The general rule in this State regarding impeachment of a defendant is that one who takes the witness stand (including a defendant testifying on his own behalf)'waives the right against self incrimination and may be questioned like any ordinary witness with regard to prior convictions regarding his credibility as a witness (People v. Sorge, 301 N. Y. 198; CPLR 4513; Richardson, Evidence [9th ed.], § 518). Our statute grants the District Attorney the right to present evidence of a conviction in the event the witness denies ever having committed a specific crime (CPL 60.40, subd. 1; CPLR 4513).

The relief that this defendant now seeks has been characterized as a Luck application (Luck v. United States, 348 F. 2d 763). This doctrine is no stranger to the courts of our State having provoked much discussion and conflicting views. .

A brief review of the history of this doctrine is indicated.

The heart of the Luck doctrine is the right of the People to question a defendant as to whether he has previously been convicted of any specific offenses and to prove a specific criminal conviction if he denies same. The problem lies in the nature of this right. Does this court have discretion to review these convictions prior to or at trial or is this an absolute right in the hands of the prosecutor to be utilized when and in what manner [473]*473he desii.es?

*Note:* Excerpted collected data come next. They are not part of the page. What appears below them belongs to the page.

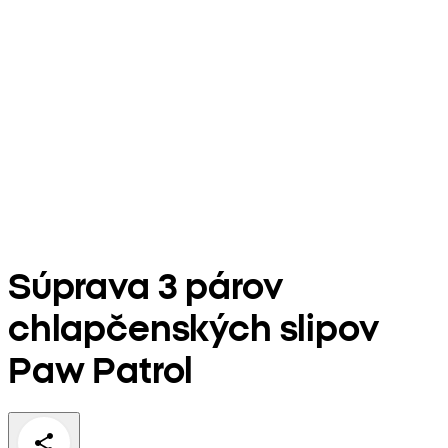
Súprava 3 párov
chlapčenských slipov
Paw Patrol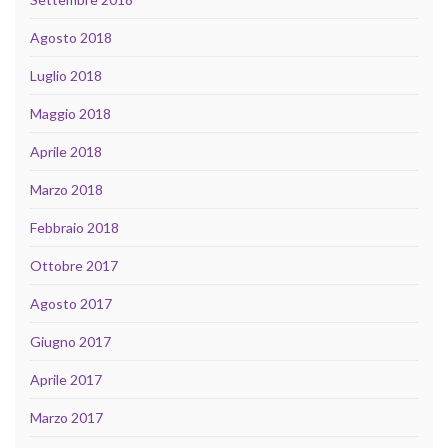
Agosto 2018
Luglio 2018
Maggio 2018
Aprile 2018
Marzo 2018
Febbraio 2018
Ottobre 2017
Agosto 2017
Giugno 2017
Aprile 2017
Marzo 2017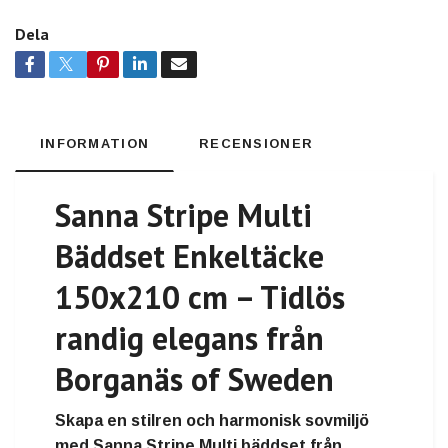
Dela
INFORMATION
RECENSIONER
Sanna Stripe Multi
Bäddset Enkeltäcke
150x210 cm – Tidlös
randig elegans från
Borganäs of Sweden
Skapa en stilren och harmonisk sovmiljö
med Sanna Stripe Multi bäddset från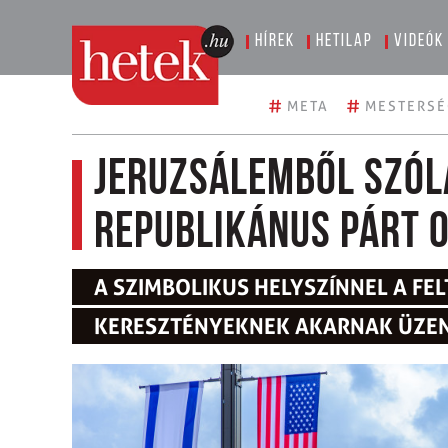
Hírek
Hetilap
Videók
#
#
META
MESTERSÉ
Jeruzsálemből szól
Republikánus Párt 
A SZIMBOLIKUS HELYSZÍNNEL A FE
KERESZTÉNYEKNEK AKARNAK ÜZE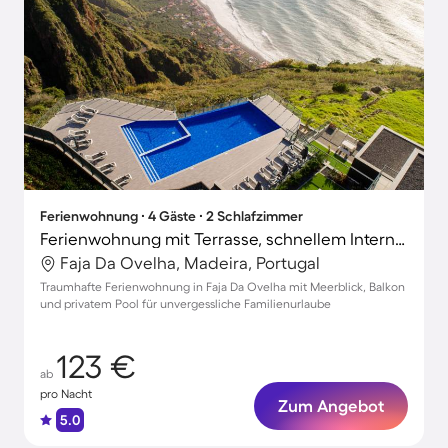
Ferienwohnung ∙ 4 Gäste ∙ 2 Schlafzimmer
Ferienwohnung mit Terrasse, schnellem Internet und Pool | Meerblick
Faja Da Ovelha, Madeira, Portugal
Traumhafte Ferienwohnung in Faja Da Ovelha mit Meerblick, Balkon
und privatem Pool für unvergessliche Familienurlaube
123 €
ab
pro Nacht
Zum Angebot
5.0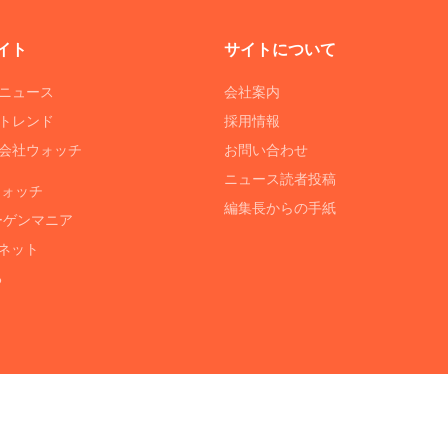
イト
サイトについて
Tニュース
会社案内
Tトレンド
採用情報
ST会社ウォッチ
お問い合わせ
ニュース読者投稿
ウォッチ
編集長からの手紙
ーゲンマニア
ネット
る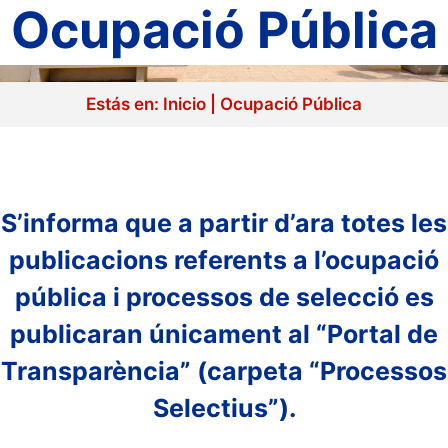
Ocupació Pública
Estás en:
Inicio
|
Ocupació Pública
S’informa que a partir d’ara totes les
publicacions referents a l’ocupació
pública i processos de selecció es
publicaran únicament al “Portal de
Transparència” (carpeta “Processos
Selectius”).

It has been generally held in New York that the defendant may be questioned regarding any prior convictions affecting his credibility, with the understanding that the extent of this examination was largely within the discretion of the trial court. However, heretofore, our courts have been reluctant to use this discretion at any time prior to trial and the question of defendant’s right to a preliminary hearing on this issue or upon what grounds he might have such a hearing, are largely unresolved. There appear to be no appellate rulings on these points. This court has examined the cases dealing with this question. The court in one case denied any discretionary power in the court and maintained that a Judge may not bar cross-examination (People v. Pritchett, 69 Misc 2d 67). Another view takes an intermediary position that, while the courts might possess such power, it can only be utilized by the trial court and that it would be premature to decide such questions in advance (People v. Palmeri, 58 Misc 2d 288). A concluding view maintained that CPL 60.40 (subd. 1) does not divest the court of discretionary power to bar cross-examination as to the defendant’s prior criminal conduct since the statute is not mandatory but permissive (People v. King, 72 Misc 2d 540). However, no guidelines were propounded upon which such relief might be granted.

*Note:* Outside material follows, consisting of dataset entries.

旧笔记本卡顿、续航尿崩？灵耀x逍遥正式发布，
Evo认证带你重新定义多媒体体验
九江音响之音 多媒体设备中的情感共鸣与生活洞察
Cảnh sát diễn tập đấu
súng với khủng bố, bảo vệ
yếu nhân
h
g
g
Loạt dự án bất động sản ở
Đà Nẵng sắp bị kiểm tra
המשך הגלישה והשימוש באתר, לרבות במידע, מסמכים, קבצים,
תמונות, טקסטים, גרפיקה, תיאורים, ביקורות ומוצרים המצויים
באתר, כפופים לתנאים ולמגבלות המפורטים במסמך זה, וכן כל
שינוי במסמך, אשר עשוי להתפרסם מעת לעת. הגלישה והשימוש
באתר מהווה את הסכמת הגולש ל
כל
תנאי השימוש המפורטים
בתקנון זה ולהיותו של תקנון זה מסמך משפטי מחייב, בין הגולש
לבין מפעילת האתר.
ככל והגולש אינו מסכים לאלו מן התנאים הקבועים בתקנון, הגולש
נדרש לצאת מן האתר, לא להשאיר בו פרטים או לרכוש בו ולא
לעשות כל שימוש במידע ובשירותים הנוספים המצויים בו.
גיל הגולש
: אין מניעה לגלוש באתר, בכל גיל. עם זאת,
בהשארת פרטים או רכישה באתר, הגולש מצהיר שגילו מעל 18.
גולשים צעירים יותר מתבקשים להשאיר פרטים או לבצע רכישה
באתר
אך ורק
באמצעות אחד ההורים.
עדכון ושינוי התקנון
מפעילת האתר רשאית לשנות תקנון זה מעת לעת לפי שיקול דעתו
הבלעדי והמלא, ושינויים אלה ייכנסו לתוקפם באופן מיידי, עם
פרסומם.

Thus, the courts in New York have gone full circle, having taken an affirmative position (People v. King, supra), an intermediary position (People v. Palmeri, supra), and a negative position (People v. Pritchett, supra).

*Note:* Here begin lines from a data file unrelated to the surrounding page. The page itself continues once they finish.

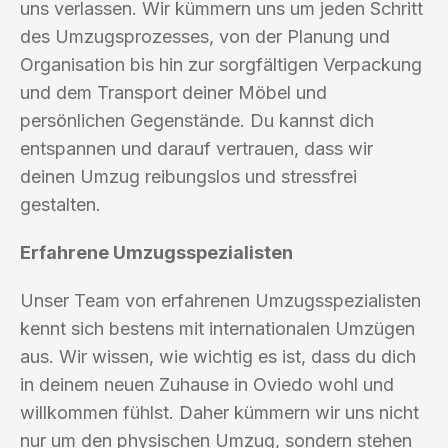
uns verlassen. Wir kümmern uns um jeden Schritt
des Umzugsprozesses, von der Planung und
Organisation bis hin zur sorgfältigen Verpackung
und dem Transport deiner Möbel und
persönlichen Gegenstände. Du kannst dich
entspannen und darauf vertrauen, dass wir
deinen Umzug reibungslos und stressfrei
gestalten.
Erfahrene Umzugsspezialisten
Unser Team von erfahrenen Umzugsspezialisten
kennt sich bestens mit internationalen Umzügen
aus. Wir wissen, wie wichtig es ist, dass du dich
in deinem neuen Zuhause in Oviedo wohl und
willkommen fühlst. Daher kümmern wir uns nicht
nur um den physischen Umzug, sondern stehen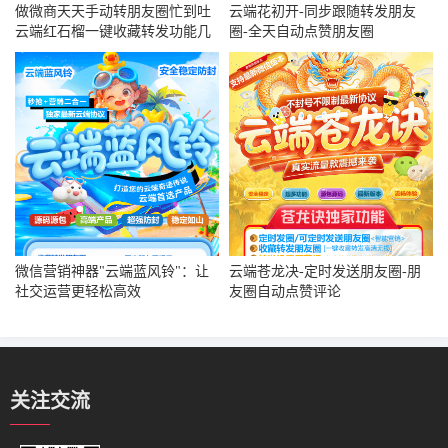
做微商天天手动转朋友圈忙到吐
云端花初开-同步跟随转发朋友
云端红石榴一键收藏转发功能几
圈-全天自动点赞朋友圈
分钟搞定几十条内容
微信营销神器"云端蓝风铃"：让
云端苍龙决-定时发送朋友圈-朋
社交运营更轻松高效
友圈自动点赞评论
关注交流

Nor, have the Federal courts from whence this doctrine originated been models of clarity in this regard. In the most pertinent decision (Luck v. United, States, 348 F. 2d 763, 768, supra), the court held: 1 ‘ The trial court is not required to allow impeachment by prior conviction every time a defendant takes the stand in his own defense. The statute, in our view, leaves room for the operation of a sound judicial discretion to play upon the circumstances as they unfold in a particular case. There may well be cases where the trial judge might think that the cause of truth would be helped more by letting the jury hear the defendant’s story than by the defendant’s foregoing that opportunity because of the fear of prejudice founded upon a prior conviction. There may well be other cases where the trial judge believes the prejudicial effect of impeachment far outweighs the probative relevance of the prior conviction to the issue of credibility.” An impressive number of other cases have followed this liberal view (Gordon v. United States, 383 F. 2d 936; United States v. Palumbo, 401 F. 2d 270; United [474]*474States v. Puco, 453 F. 2d 539; Jones v. United States, 402 F. 2d 639). However, it must be pointed out (1) that the original Luck decision arose out of the Federal court’s construction of a Washington, D. C. statute which gave discretionary power to the court; (2) that, while other Federal courts have followed the Luck doctrine, they are conflicting in their views as to why they have supported such doctrine — in some cases merely indicating that it was within the inherent power of the court (United States v. Palumbo, 401 F. 2d 270, supra); and (3) that after passage of nearly a decade the Luck doctrine still remains a minority view in the Federal courts.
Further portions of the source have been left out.